I had no GADDAG implemented, just a trie, see below. I was curious of DAWG or GADDAG, and it would have helped with the speed, and thus allow better search parameters, but I had unimplemented problem-level ideas all the way, and these usually turn out to outperform optimization-level ideas. There's no point in a 100x speedup when your program can't choose the right words to put, right?

Also, I had no visualizer since Al's online visualizer was enough for me to see whether everything went as planned, and look for potential improvements. When it was not enough, I switched to debugging with textual views of the board.
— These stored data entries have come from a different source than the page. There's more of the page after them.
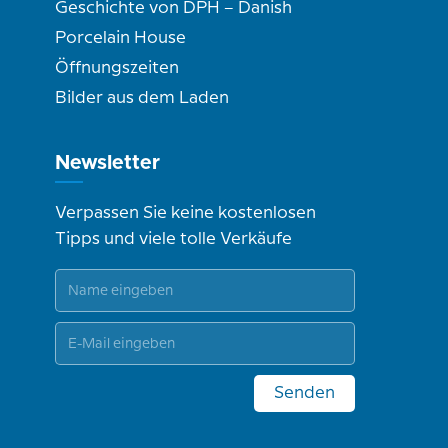
Geschichte von DPH – Danish
Porcelain House
Öffnungszeiten
Bilder aus dem Laden
Newsletter
Verpassen Sie keine kostenlosen
Tipps und viele tolle Verkäufe
Senden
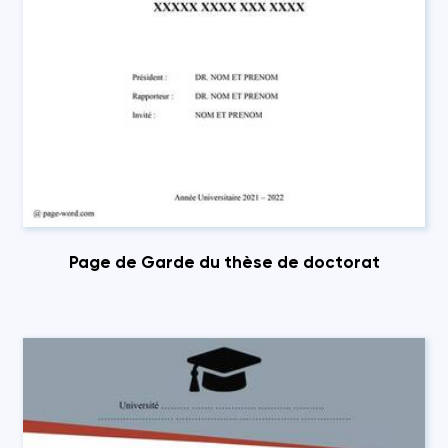
Page de Garde du thèse de doctorat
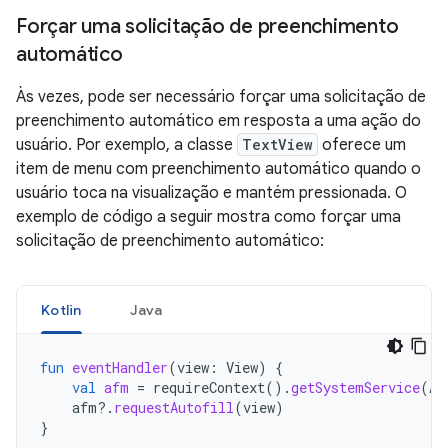
Forçar uma solicitação de preenchimento
automático
Às vezes, pode ser necessário forçar uma solicitação de
preenchimento automático em resposta a uma ação do
usuário. Por exemplo, a classe
TextView
oferece um
item de menu com preenchimento automático quando o
usuário toca na visualização e mantém pressionada. O
exemplo de código a seguir mostra como forçar uma
solicitação de preenchimento automático:
Kotlin
Java
fun
eventHandler
(
view
:
View
)
{
val
afm
=
requireContext
().
getSystemService
(
Au
afm
?.
requestAutofill
(
view
)
}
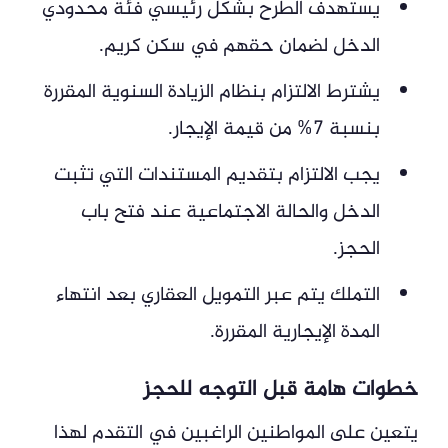
يستهدف الطرح بشكل رئيسي فئة محدودي
الدخل لضمان حقهم في سكن كريم.
يشترط الالتزام بنظام الزيادة السنوية المقررة
بنسبة 7% من قيمة الإيجار.
يجب الالتزام بتقديم المستندات التي تثبت
الدخل والحالة الاجتماعية عند فتح باب
الحجز.
التملك يتم عبر التمويل العقاري بعد انتهاء
المدة الإيجارية المقررة.
خطوات هامة قبل التوجه للحجز
يتعين على المواطنين الراغبين في التقدم لهذا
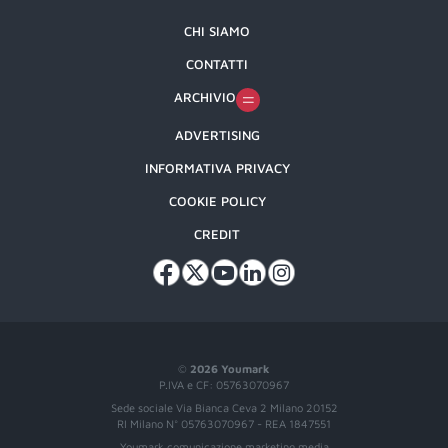
CHI SIAMO
CONTATTI
ARCHIVIO
ADVERTISING
INFORMATIVA PRIVACY
COOKIE POLICY
CREDIT
©
2026 Youmark
P.IVA e CF: 05763070967
Sede sociale Via Bianca Ceva 2 Milano 20152
RI Milano N° 05763070967 - REA 1847551
Youmark comunicazione marketing media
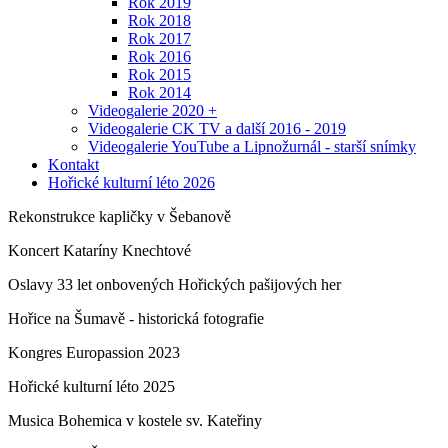
Rok 2019
Rok 2018
Rok 2017
Rok 2016
Rok 2015
Rok 2014
Videogalerie 2020 +
Videogalerie CK TV a další 2016 - 2019
Videogalerie YouTube a Lipnožurnál - starší snímky
Kontakt
Hořické kulturní léto 2026
Rekonstrukce kapličky v Šebanově
Koncert Kataríny Knechtové
Oslavy 33 let onbovených Hořických pašijových her
Hořice na Šumavě - historická fotografie
Kongres Europassion 2023
Hořické kulturní léto 2025
Musica Bohemica v kostele sv. Kateřiny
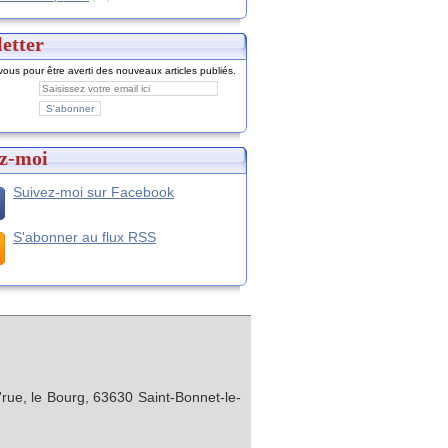
etter
ous pour être averti des nouveaux articles publiés.
z-moi
Suivez-moi sur Facebook
S'abonner au flux RSS
rue, le Bourg, 63630 Saint-Bonnet-le-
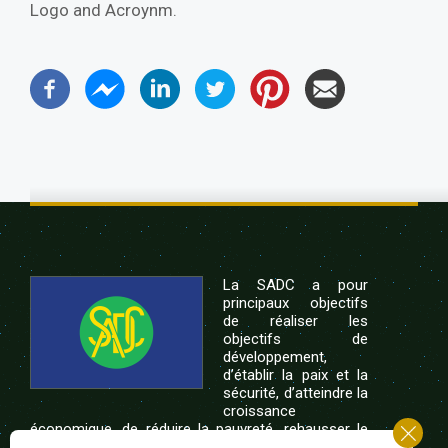
Logo and Acroynm.
La SADC a pour
principaux objectifs
de réaliser les
objectifs de
développement,
d’établir la paix et la
sécurité, d’atteindre la
croissance
économique, de réduire la pauvreté, rehausser le
niveau et la qualité de vie du peuple de l’Afrique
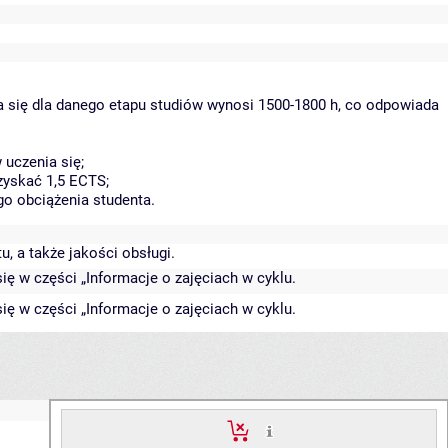
a się dla danego etapu studiów wynosi 1500-1800 h, co odpowiada
uczenia się;
zyskać 1,5 ECTS;
go obciążenia studenta.
, a także jakości obsługi.
ię w części „Informacje o zajęciach w cyklu.
ię w części „Informacje o zajęciach w cyklu.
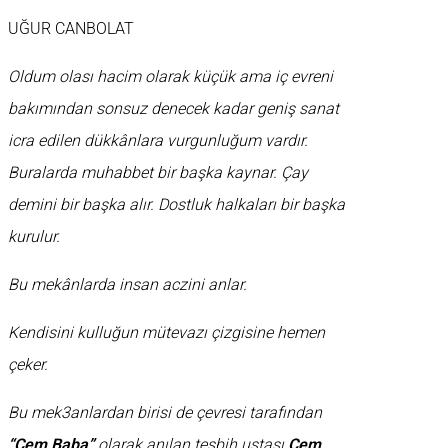
UĞUR CANBOLAT
Oldum olası hacim olarak küçük ama iç evreni
bakımından sonsuz denecek kadar geniş sanat
icra edilen dükkânlara vurgunluğum vardır.
Buralarda muhabbet bir başka kaynar. Çay
demini bir başka alır. Dostluk halkaları bir başka
kurulur.
Bu mekânlarda insan aczini anlar.
Kendisini kulluğun mütevazı çizgisine hemen
çeker.
Bu mek3anlardan birisi de çevresi tarafından
“Cem Baba”
olarak anılan tesbih ustası
Cem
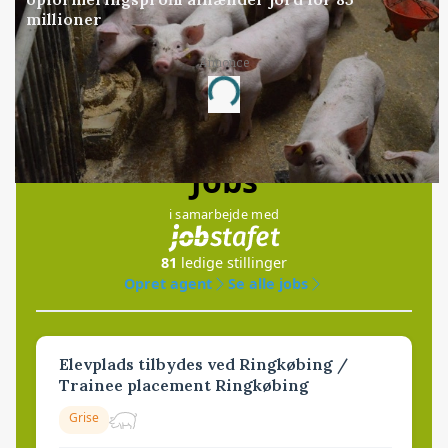
millioner
Annonce
Loading...
Jobs
i samarbejde med
81
ledige stillinger
Opret agent
Se alle jobs
Elevplads tilbydes ved Ringkøbing /
Trainee placement Ringkøbing
Grise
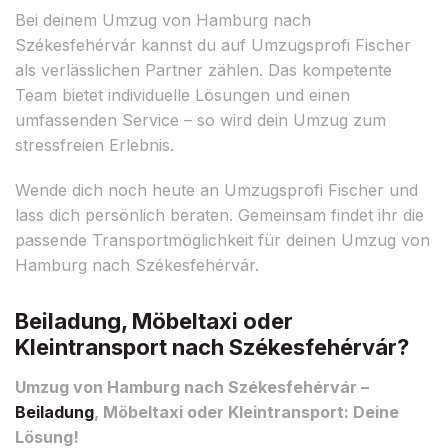
Bei deinem Umzug von Hamburg nach
Székesfehérvár kannst du auf Umzugsprofi Fischer
als verlässlichen Partner zählen. Das kompetente
Team bietet individuelle Lösungen und einen
umfassenden Service – so wird dein Umzug zum
stressfreien Erlebnis.
Wende dich noch heute an Umzugsprofi Fischer und
lass dich persönlich beraten. Gemeinsam findet ihr die
passende Transportmöglichkeit für deinen Umzug von
Hamburg nach Székesfehérvár.
Beiladung, Möbeltaxi oder
Kleintransport nach Székesfehérvár?
Umzug von Hamburg nach Székesfehérvár –
Beiladung
, Möbeltaxi oder Kleintransport: Deine
Lösung!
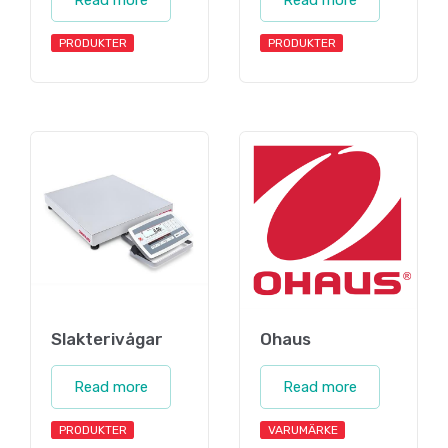
Read more
Read more
PRODUKTER
PRODUKTER
Slakterivågar
Ohaus
Read more
Read more
PRODUKTER
VARUMÄRKE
1. First steps: Beam Search.

The basic technique for the entire contest is Beam Search. In simple terms, for every number N in [0..100] of letters on the board, we store W best boards with N letters on the board (best in terms of score). Another view is that it is a breadth-first search keeping W best results on each level. Here, W is the width of the search. For my program, it was on the order of 50 to 40,000, most runs were made with widths 250 to 1000. A single successful width-50 search with no other constraints takes a few seconds on my Core i7. I believe that's slow, and other contestants perhaps have programs which would be orders of magnitude faster (or consequently, of much higher width within the same time). The result of such a run has a score of 900-1200.

2. Generating next moves.

To generate all moves from a certain position, I used my trusted (see my report for the 2007 Words Search contest) compressed trie which turns out to be about 8 MB in size for the given dictionary. We store the nodes of the trie in an array. The twist is that we build the trie by breadth-first search over all the words in the dictionary. This allows us to put each node's children together in the array. So, instead of 26 pointers to different parts of the array, we are good to go with one pointer to the start of the children block and one 26-bit mask specifying which children are present. A transition involves a bitwise AND with that mask and a POPCNT of what's left, all O(1) operations on modern hardware. I believe this implementation is a reasonable compromise between size (cache misses => slow) and speed (too much instructions per transition => slow). Here is the code.

3. OXYPHENBUTAZONE.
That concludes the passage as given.